Exercise
All entries, exactly as written, should be output again.

▬▬▬

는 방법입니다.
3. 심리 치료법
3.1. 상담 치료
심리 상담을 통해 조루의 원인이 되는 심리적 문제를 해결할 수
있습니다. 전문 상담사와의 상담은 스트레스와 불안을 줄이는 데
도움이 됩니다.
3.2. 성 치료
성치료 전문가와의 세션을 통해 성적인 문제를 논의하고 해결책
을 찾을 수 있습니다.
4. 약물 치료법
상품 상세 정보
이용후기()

▬▬▬

Answer to this task
는 방법입니다.
3. 심리 치료법
3.1. 상담 치료
심리 상담을 통해 조루의 원인이 되는 심리적 문제를 해결할 수
있습니다. 전문 상담사와의 상담은 스트레스와 불안을 줄이는 데
도움이 됩니다.
3.2. 성 치료
성치료 전문가와의 세션을 통해 성적인 문제를 논의하고 해결책
을 찾을 수 있습니다.
4. 약물 치료법
상품 상세 정보
이용후기()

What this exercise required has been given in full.